Will Rural America get a 3rd National Wireless Provider? July 16, 2014 11:18
Will the T-Mobile/Sprint JV use this low band spectrum to fill out the areas that they rely on partners (primarly AT&T and Sprint) to provide their coverage?
Virtually all of T-Mobile's recently acquired 700MHz A band spectrum is in large cities (see my post from 11/2013) and Sprint has been reluctant to add towers in rural areas to utilized the 7MHz of low band SMR spectrum that they are using elsewhere for their Spark service.
T-Mobile has signaled with the FCC that they are concerned about reasonable roaming rates and Sprint is clearly in the same position with Verizon, needing Verizon's coverage to offer true nationwide coverage. On the other side of the coin, T-Mobile indicates that they already cover 96% of the US population, leaving about 12.5 million POPs to be covered with this new low band spectrum.
For both T-Mobile and Sprint a build out in these uncovered areas would reduce their risk of of significant rate increases or roaming service elimination with Verizon and AT&T, but these towers would be much less efficient than towers elsewhere in their collective networks. Obviously they would share the deployment costs and operating cost, but with these towers would have serve a low number of POPS (population)/Tower which is a standard industry metric on capital efficiency for deployed towers.

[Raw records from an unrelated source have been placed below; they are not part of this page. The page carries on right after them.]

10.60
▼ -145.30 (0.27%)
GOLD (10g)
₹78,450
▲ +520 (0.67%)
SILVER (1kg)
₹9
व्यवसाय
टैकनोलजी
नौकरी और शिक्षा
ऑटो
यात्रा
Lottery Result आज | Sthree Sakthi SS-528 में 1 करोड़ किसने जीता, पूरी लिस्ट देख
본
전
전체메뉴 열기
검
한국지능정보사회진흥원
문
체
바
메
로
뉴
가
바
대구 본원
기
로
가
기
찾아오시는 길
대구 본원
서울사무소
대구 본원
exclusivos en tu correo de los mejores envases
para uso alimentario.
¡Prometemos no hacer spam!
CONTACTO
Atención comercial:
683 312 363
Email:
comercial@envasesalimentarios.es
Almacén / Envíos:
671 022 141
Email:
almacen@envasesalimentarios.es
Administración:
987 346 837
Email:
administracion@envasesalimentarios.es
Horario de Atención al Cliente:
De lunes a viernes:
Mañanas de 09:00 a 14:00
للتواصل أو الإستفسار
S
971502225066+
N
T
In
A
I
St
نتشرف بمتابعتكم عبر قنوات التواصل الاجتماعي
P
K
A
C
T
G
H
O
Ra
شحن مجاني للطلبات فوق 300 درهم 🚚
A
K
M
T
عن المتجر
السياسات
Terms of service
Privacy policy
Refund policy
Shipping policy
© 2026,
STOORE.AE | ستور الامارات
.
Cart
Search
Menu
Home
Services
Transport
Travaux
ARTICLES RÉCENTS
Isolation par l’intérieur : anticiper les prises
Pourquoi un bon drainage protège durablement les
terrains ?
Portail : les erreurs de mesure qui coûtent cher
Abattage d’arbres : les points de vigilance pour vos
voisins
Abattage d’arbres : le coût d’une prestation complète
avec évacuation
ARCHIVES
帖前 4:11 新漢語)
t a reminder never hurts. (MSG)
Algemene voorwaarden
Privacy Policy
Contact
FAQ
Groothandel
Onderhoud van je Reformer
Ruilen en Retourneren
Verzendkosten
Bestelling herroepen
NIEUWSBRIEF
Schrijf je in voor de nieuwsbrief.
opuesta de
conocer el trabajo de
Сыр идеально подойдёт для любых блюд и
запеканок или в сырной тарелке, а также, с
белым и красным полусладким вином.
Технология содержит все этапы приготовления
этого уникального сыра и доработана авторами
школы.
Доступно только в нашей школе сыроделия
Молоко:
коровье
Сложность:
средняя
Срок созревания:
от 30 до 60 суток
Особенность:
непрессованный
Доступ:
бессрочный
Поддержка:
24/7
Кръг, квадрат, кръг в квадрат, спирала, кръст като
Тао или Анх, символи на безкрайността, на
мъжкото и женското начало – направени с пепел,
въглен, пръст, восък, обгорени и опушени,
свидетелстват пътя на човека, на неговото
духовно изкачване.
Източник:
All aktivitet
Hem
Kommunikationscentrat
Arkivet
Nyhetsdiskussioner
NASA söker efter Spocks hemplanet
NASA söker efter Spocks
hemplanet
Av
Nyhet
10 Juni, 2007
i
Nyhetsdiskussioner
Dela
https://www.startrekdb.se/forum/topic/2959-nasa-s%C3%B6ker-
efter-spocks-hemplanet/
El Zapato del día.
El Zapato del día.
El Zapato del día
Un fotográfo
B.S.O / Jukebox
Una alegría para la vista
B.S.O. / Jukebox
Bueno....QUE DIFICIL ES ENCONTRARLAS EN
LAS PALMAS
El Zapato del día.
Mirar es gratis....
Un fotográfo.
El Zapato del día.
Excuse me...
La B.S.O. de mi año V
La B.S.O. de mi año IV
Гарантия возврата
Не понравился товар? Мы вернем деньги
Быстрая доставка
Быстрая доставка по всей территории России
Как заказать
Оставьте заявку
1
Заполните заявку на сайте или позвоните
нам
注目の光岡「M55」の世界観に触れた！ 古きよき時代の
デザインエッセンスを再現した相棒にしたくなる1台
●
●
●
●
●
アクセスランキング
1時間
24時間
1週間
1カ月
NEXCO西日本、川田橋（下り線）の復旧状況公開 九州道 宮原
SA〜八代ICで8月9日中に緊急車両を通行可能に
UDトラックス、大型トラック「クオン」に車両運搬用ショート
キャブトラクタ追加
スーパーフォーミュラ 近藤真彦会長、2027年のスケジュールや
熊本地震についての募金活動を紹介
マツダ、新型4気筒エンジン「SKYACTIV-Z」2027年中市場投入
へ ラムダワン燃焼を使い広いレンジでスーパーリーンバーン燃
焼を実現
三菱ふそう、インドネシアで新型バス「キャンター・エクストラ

How would this affect Sprint's recent regional partners?
Sprint Regional Partners
Building out this spectrum would put Sprint in direct competition with these recent formed partners. These regional partners may also participate in the auction acquiring more spectrum. Each of these partners only needs low band spectrum for wide area coverage, and there are ample amounts of mid-band (PCS/AWS) spectrum in these areas for these regional partners to uses as capacity grows.